4.1 Simple Bandpass Filter Design

1. I am a little lost on the big picture for lab 8. Is the idea that we are writing a program that decodes a dialed (input) touch tone number and breaks it down in to its two frequencies? Also, in selecting beta so that the max value of the frequency response is 1, can we limit our formula to the DTMF frequencies? There would be no need for this to be a working application for any possible frequency, correct?

ANSWER: YES, and then you can decide which number was pressed. I don’t think the limitation you ask about would make it any easier or harder.

2. I am confused about how to get beta equal to one.

ANSWER: For the function freqz, remember how you can input a numerator, then make the denominator = 1 so that the requirement for the fraction doesn’t matter? So, the fact

that this is a cosine doesn’t matter either; we know it is real because it is a cosine, therefore it is like a vector of real numbers and can be used as filter coefficients in the function freqz.

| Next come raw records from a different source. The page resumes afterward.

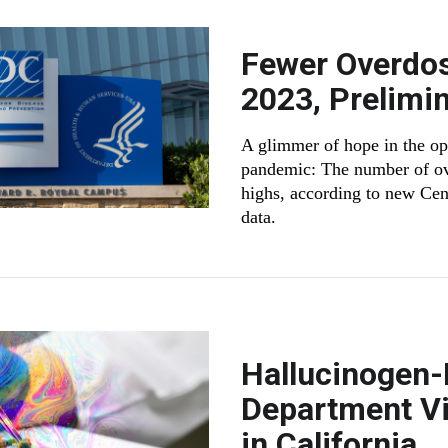
Fewer Overdos
2023, Prelimi
A glimmer of hope in the opio
pandemic: The number of ov
highs, according to new Cen
data.
Hallucinogen
Department Vi
in California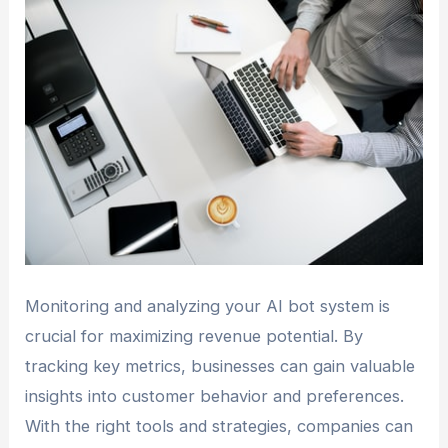
Monitoring and analyzing your AI bot system is
crucial for maximizing revenue potential. By
tracking key metrics, businesses can gain valuable
insights into customer behavior and preferences.
With the right tools and strategies, companies can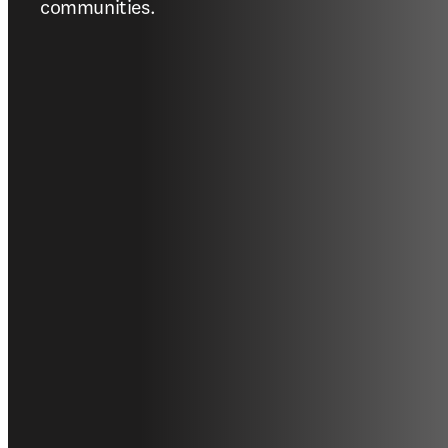
communities.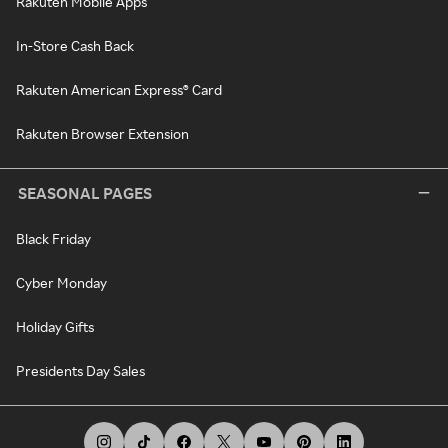
Rakuten Mobile Apps
In-Store Cash Back
Rakuten American Express® Card
Rakuten Browser Extension
SEASONAL PAGES
Black Friday
Cyber Monday
Holiday Gifts
Presidents Day Sales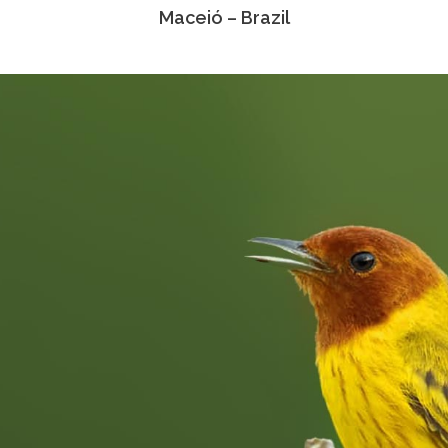
Maceió – Brazil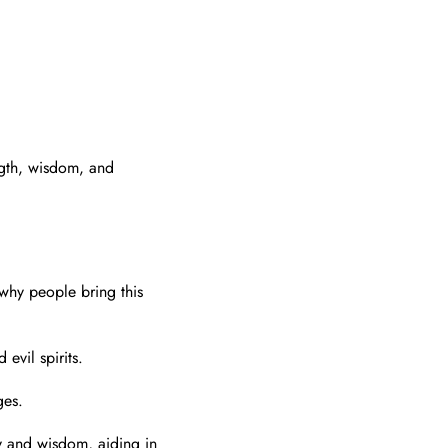
ngth, wisdom, and
 why people bring this
evil spirits.
ges.
y and wisdom, aiding in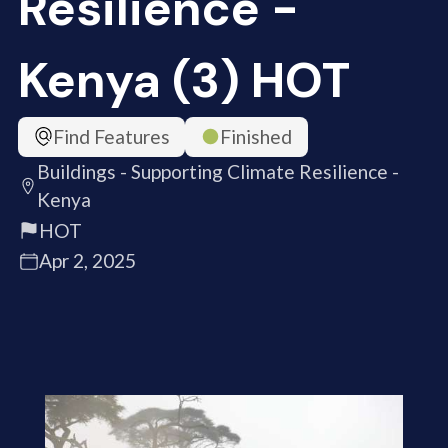
Resilience -
Kenya (3) HOT
Find Features
Finished
Buildings - Supporting Climate Resilience -
Kenya
HOT
Apr 2, 2025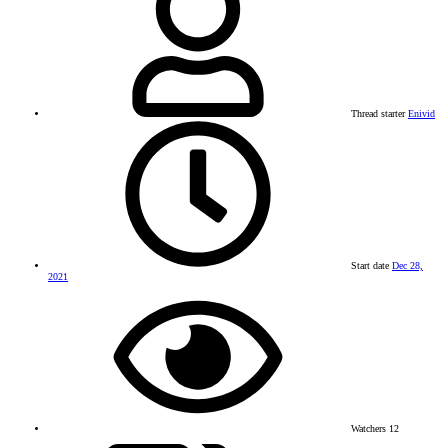
Thread starter
Enivid
Start date
Dec 28,
2021
Watchers
12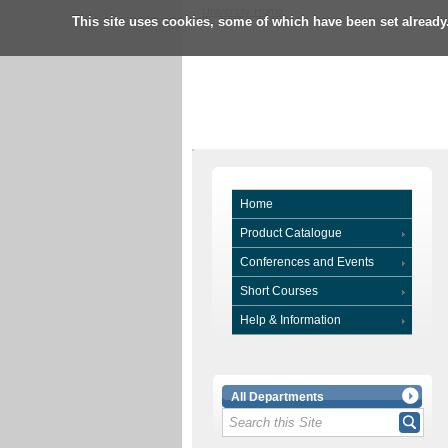
University Home
This site uses cookies, some of which have been set already
Home
Product Catalogue
Conferences and Events
Short Courses
Help & Information
All Departments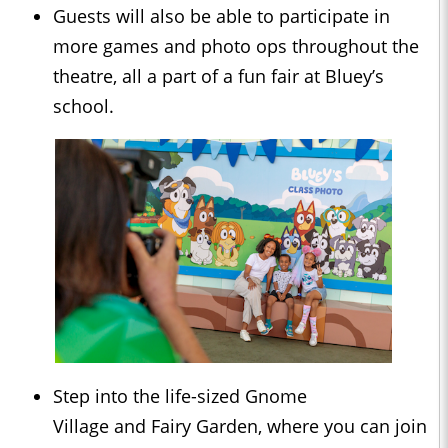
Guests will also be able to participate in
more games and photo ops throughout the
theatre, all a part of a fun fair at Bluey’s
school.
Step into the life-sized Gnome
Village and Fairy Garden, where you can join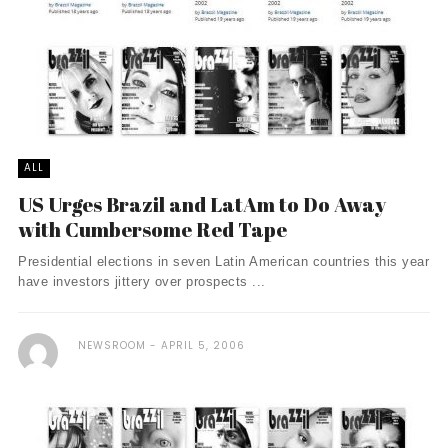
ALL
US Urges Brazil and LatAm to Do Away
with Cumbersome Red Tape
Presidential elections in seven Latin American countries this year
have investors jittery over prospects ...
NEWSROOM
APRIL 5, 2006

3. Should we pick a beta value so that the maximum value of the frequency response will exactly equal one, or will approach one as L approaches infinity?

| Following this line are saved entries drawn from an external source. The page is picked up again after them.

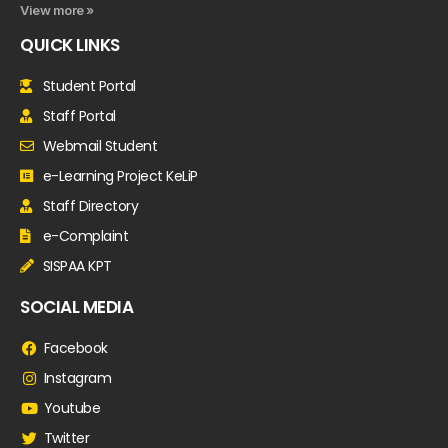
View more »
QUICK LINKS
Student Portal
Staff Portal
Webmail Student
e-Learning Project KeLiP
Staff Directory
e-Complaint
SISPAA KPT
SOCIAL MEDIA
Facebook
Instagram
Youtube
Twitter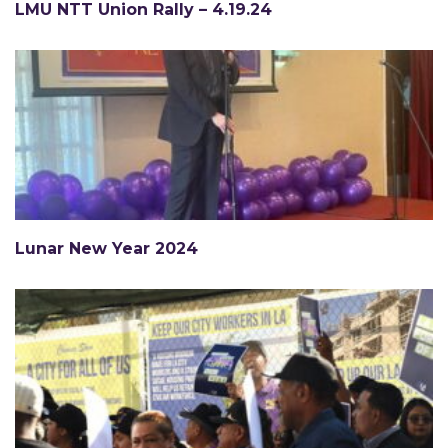
LMU NTT Union Rally – 4.19.24
Lunar New Year 2024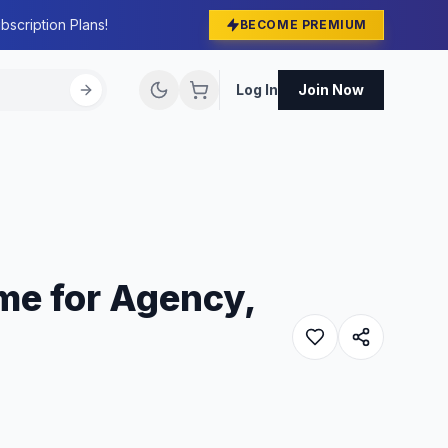
bscription Plans!
BECOME PREMIUM
Log In
Join Now
me for Agency,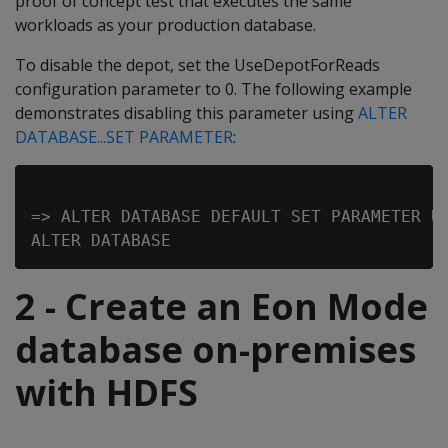
proof of concept test that executes the same
workloads as your production database.
To disable the depot, set the UseDepotForReads
configuration parameter to 0. The following example
demonstrates disabling this parameter using
ALTER
DATABASE...SET PARAMETER
:
=> ALTER DATABASE DEFAULT SET PARAMETER Us
2 - Create an Eon Mode
database on-premises
with HDFS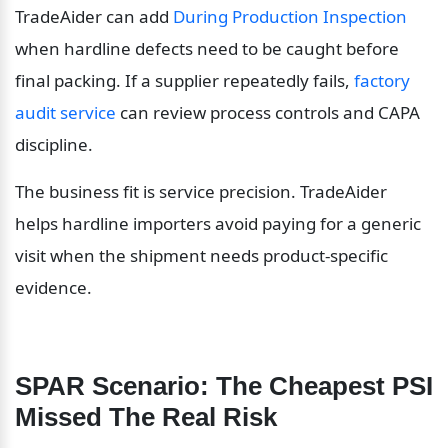
TradeAider can add 
During Production Inspection
when hardline defects need to be caught before 
final packing. If a supplier repeatedly fails, 
factory 
audit service
 can review process controls and CAPA 
discipline.
The business fit is service precision. TradeAider 
helps hardline importers avoid paying for a generic 
visit when the shipment needs product-specific 
evidence.
SPAR Scenario: The Cheapest PSI 
Missed The Real Risk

ANSWER: If you try to derive a mathematical formula, you may have to settle for something that is only EXACT for n–> infinity. If you let MATLAB do it, you can make it exact for any L.

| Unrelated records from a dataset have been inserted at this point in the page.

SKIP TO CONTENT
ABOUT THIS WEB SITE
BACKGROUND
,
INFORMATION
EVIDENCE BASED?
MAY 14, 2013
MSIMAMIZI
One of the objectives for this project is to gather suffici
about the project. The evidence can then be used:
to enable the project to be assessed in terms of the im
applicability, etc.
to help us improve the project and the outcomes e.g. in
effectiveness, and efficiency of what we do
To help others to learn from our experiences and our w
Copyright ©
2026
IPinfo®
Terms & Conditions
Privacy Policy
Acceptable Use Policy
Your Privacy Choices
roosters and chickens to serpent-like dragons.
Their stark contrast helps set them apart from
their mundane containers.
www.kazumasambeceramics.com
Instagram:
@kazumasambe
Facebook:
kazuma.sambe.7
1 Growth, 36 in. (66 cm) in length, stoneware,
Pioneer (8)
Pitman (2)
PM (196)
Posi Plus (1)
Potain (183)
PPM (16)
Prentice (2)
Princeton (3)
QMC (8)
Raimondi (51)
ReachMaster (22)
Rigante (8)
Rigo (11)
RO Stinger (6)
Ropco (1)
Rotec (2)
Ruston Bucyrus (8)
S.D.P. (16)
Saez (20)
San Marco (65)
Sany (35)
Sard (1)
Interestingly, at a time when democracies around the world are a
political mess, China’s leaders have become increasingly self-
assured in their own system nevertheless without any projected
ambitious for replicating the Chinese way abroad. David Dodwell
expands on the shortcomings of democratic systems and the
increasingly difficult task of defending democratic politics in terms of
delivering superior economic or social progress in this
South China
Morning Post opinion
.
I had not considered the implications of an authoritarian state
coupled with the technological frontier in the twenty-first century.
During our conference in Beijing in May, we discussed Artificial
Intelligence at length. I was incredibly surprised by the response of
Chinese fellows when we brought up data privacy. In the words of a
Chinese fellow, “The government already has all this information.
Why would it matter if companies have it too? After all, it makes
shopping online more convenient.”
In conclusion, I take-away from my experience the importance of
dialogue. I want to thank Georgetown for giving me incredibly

4. Do we want the entire h[n] to equal 1, after summation, and if so, how do we get MATLAB to do this?

ANSWER: You have to make the peak of the FREQUENCY RESPONSE be equal to one; not h[n]. i.e., you determine beta based on scaling the frequency response to 1, then apply the beta that you got to the impulse response.

5. I am confused about the scaling of beta. Do we need to scale h[n] so that it is 1, or do we need to figure out H(w) from h[n], where H(w) needs to be scaled to 1. If it is the later, I have no idea how I would get H(w) from h[n] since it is a cosine signal.

ANSWER: Use freqz to figure out H(w) from h[n]. Beta should be calculated from H(w) but applied to h[n] once it is found. (Since what you want is to scale the FREQUENCY response so that the max is 1, but you use beta for impulse response as well.)

6. How do you get coefficients from h[n] to put into the vector bb to get the H(w) from freqz?

ANSWER: Recall the relationship between the impulse response and filter coefficients for an FIR filter. This was also done in Lab #7.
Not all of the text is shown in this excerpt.